Stored data entries
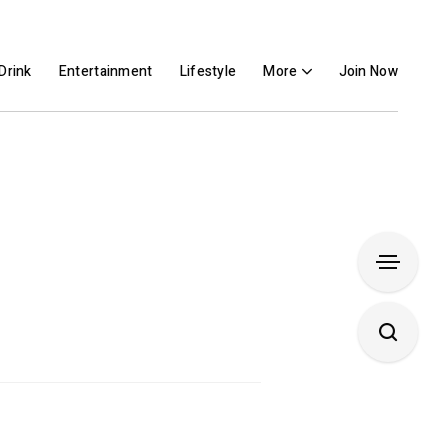
Drink
Entertainment
Lifestyle
More
Join Now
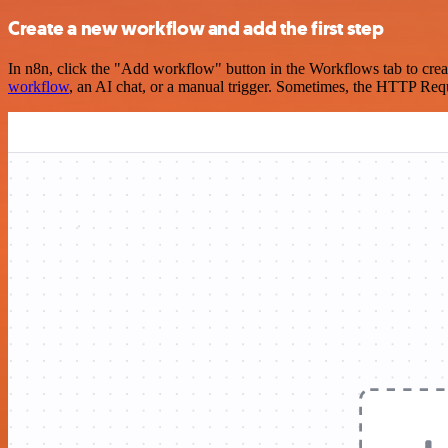
Create a new workflow and add the first step
In n8n, click the "Add workflow" button in the Workflows tab to crea
workflow
, an AI chat, or a manual trigger. Sometimes, the HTTP Requ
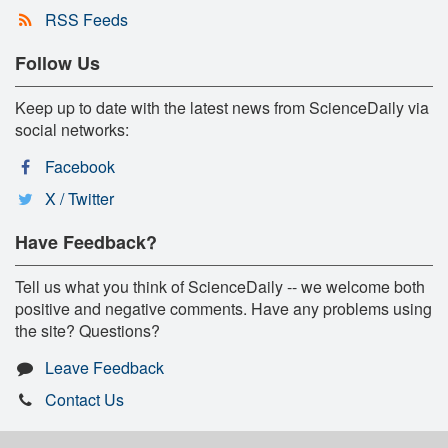
RSS Feeds
Follow Us
Keep up to date with the latest news from ScienceDaily via
social networks:
Facebook
X / Twitter
Have Feedback?
Tell us what you think of ScienceDaily -- we welcome both
positive and negative comments. Have any problems using
the site? Questions?
Leave Feedback
Contact Us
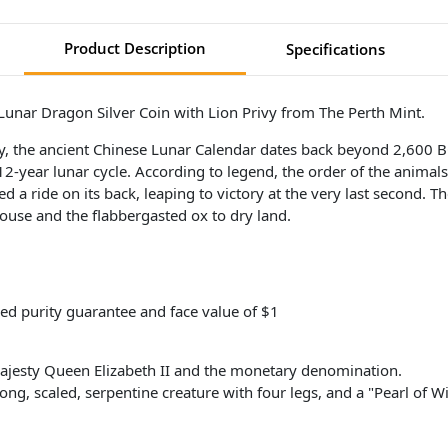
Product Description
Specifications
 Lunar Dragon Silver Coin with Lion Privy from The Perth Mint.
ory, the ancient Chinese Lunar Calendar dates back beyond 2,600 
 12-year lunar cycle. According to legend, the order of the anima
 a ride on its back, leaping to victory at the very last second. Th
ouse and the flabbergasted ox to dry land.
ed purity guarantee and face value of $1
ajesty Queen Elizabeth II and the monetary denomination.
long, scaled, serpentine creature with four legs, and a "Pearl of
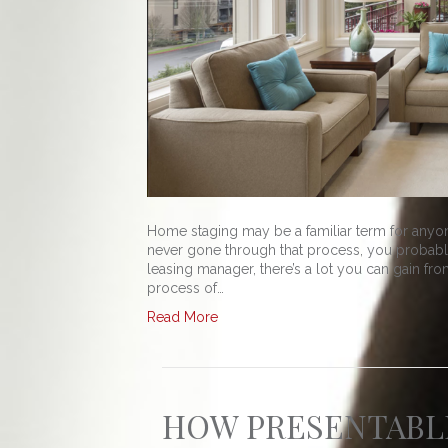
Home staging may be a familiar term for anyon
never gone through that process, you probably
leasing manager, there’s a lot you can gain from
process of…
Read More
HOW PRESENTABLE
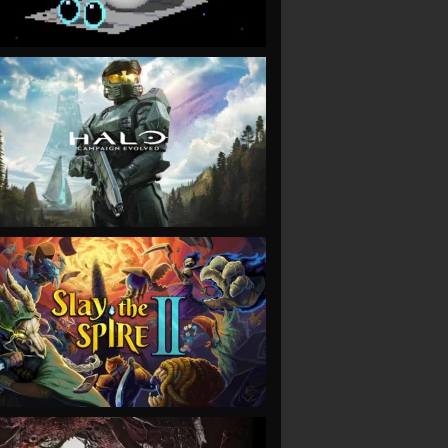
VIEW
VIEW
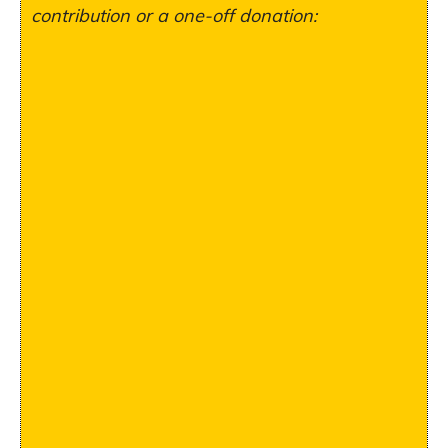
contribution or a one-off donation:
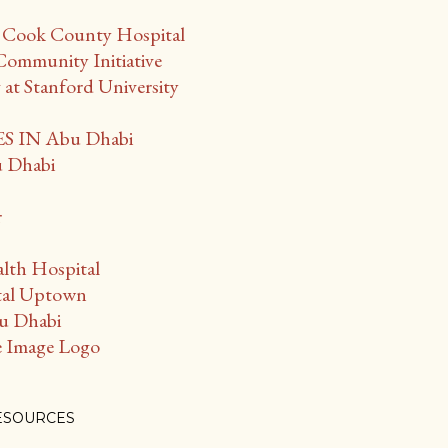
f Cook County Hospital
Community Initiative
t Stanford University
 IN Abu Dhabi
u Dhabi
r
lth Hospital
tal Uptown
bu Dhabi
 Image Logo
ESOURCES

What you should do = Look through the entries and copy every line in which the string "workflow" appears.

Written response =
Create a new workflow and add the first step
In n8n, click the "Add workflow" button in the Workflows tab to crea
workflow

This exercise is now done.